Plaines vallonnées de Souardie, village de Glinin. On y retrouve Lanfeust fiancé à C’ian et sa sœur Cixi, déjà une vraie peste. Puis il y a Bastor, le plus fort, Couillalère, son petit frère, Staga le plus intelligent mais aussi Nicolède le sage, Gramlot le forgeron ou encore Roulefût le tavernier…
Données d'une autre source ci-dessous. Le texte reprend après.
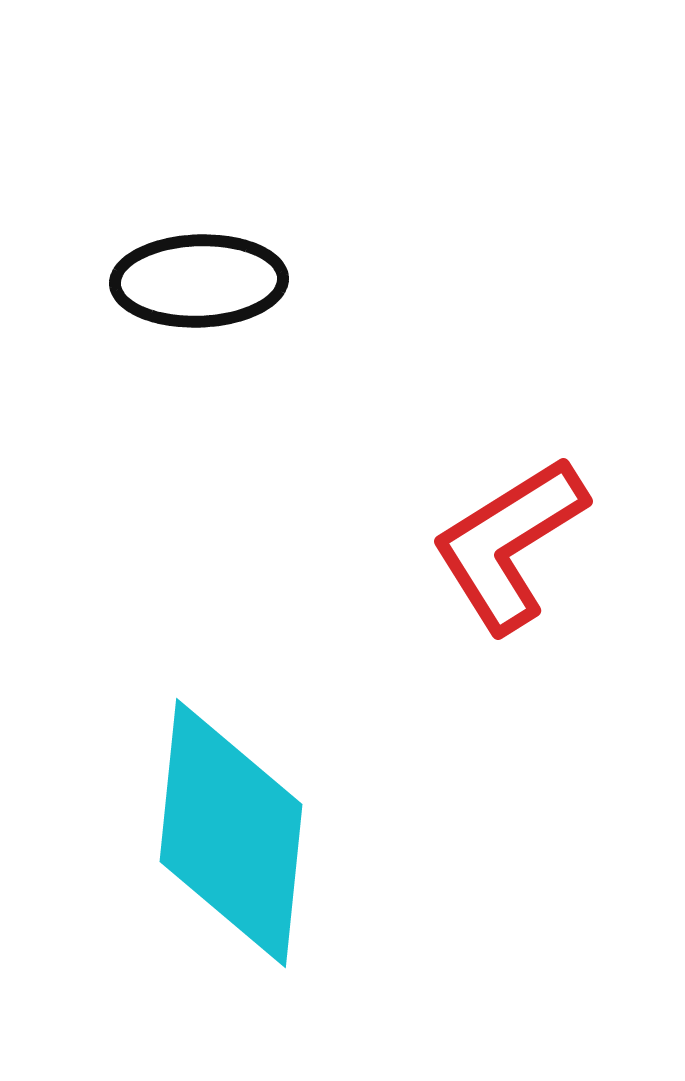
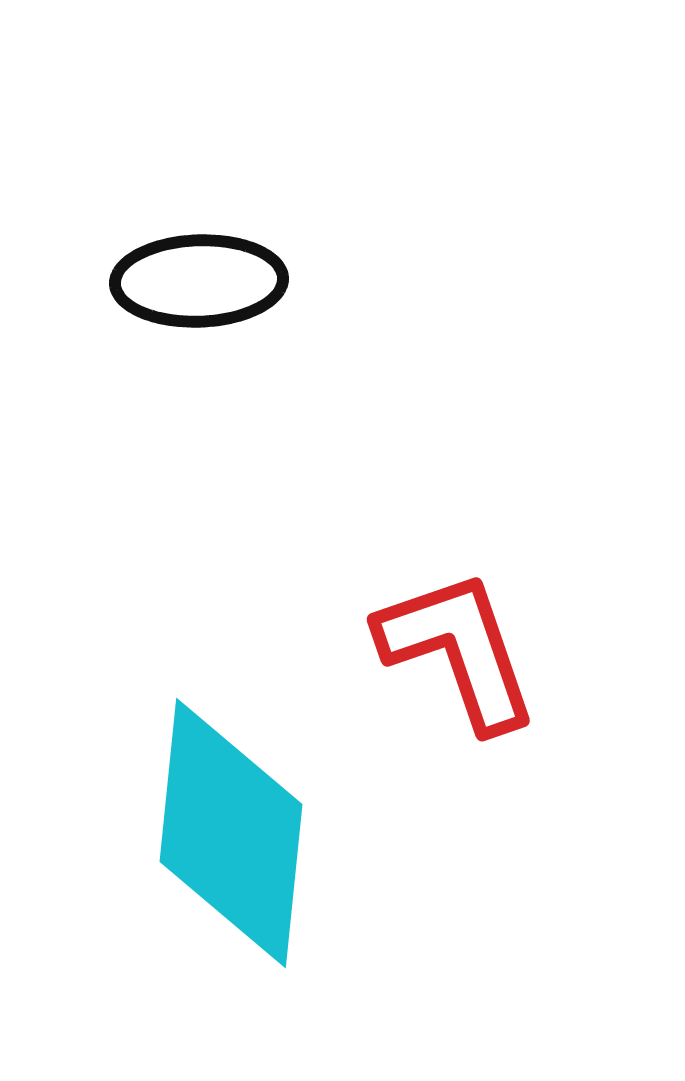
red L-shape: moved 51 px left, 106 px down; rotated 103 degrees clockwise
Entre C’ian qui apprend de Cixi qu’elle est une princesse, les ballons gonflables en forme de lapins, les 3 garçons qui se pochetronnent chez Roulefût, Cixi qui ne se sent pas bien à la vue de son cours de géométrie, les lectures croisées de C’ian et Lanfeust, les mystérieux œufs couvés par le futur héros, la nouvelle invention de Staga : un dragon mécanique, Gramlot qui devient vétérinaire, Staga qui est amoureux de Cixi, C’ian qui tricote une culotte pour le petit frère de Bastor ou encore les enfants devant un spectacle de marionnettes… tout n’est pas rose dans le petit village. Les mini-héros en font voir de toutes les couleurs aux adultes.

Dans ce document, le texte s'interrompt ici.